NEW YORK (HedgeWorld.com)–Morgan Stanley thus far has ignored a hedge fund’s demand that it restructure, and its silence may augur a fight at the annual shareholders’ meeting of the global financial services firm, set for March 15, Riverwood, Ill.
The demand came from Copper Arch Capital LLC, New York, an equity long/short fund, in a Dec. 9 letter made public this month.
Copper Arch has more than US$1 billion in assets under management, according to its chief financial officer, Michael Manley.
The letter to Morgan Stanley, signed by Scott Sipprelle, Copper’s chairman and founder, congratulates Morgan Stanley on having served as “an agent for change in the capital markets through strategic restructuring advice” but accuses it of a failure to look at itself in the mirror “when the issue of optimal levels of performance relates to its own portfolio of businesses.”

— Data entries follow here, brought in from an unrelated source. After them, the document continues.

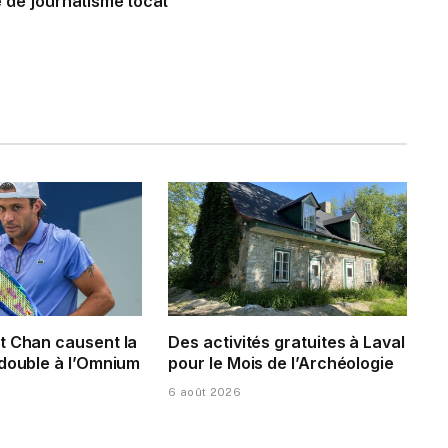
 de journalisme local
t Chan causent la
Des activités gratuites à Laval
 double à l’Omnium
pour le Mois de l’Archéologie
6 août 2026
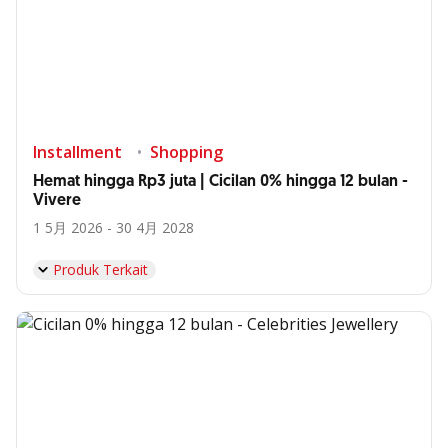
Installment
Shopping
Hemat hingga Rp3 juta | Cicilan 0% hingga 12 bulan -
Vivere
1 5月 2026 - 30 4月 2028
Produk Terkait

Mr. Sipprelle wrote that Morgan Stanley ought to return the company to its core institutional securities business and should sell or spin-off ancillary operations such as retail brokerage, investment management operations and the Discover credit card.
Near the end of the letter, Mr. Sipprelle used bold letters to emphasize a warning: “Should there be no constructive steps made toward addressing our concerns, we intend to oppose strongly the re-election of each of the Directors.”
Morgan Stanley’s board consists of 10 directors, divided into three classes. Each class has a three-year term, staggered so that one class must be elected or re-elected at each annual meeting. The four directors whose term expires this year, and who will presumably either be re-elected or replaced at the upcoming meeting, are John E. Jacob, Charles F. Knight, Miles L. Marsh and Dr. Laura D’Andrea Tyson.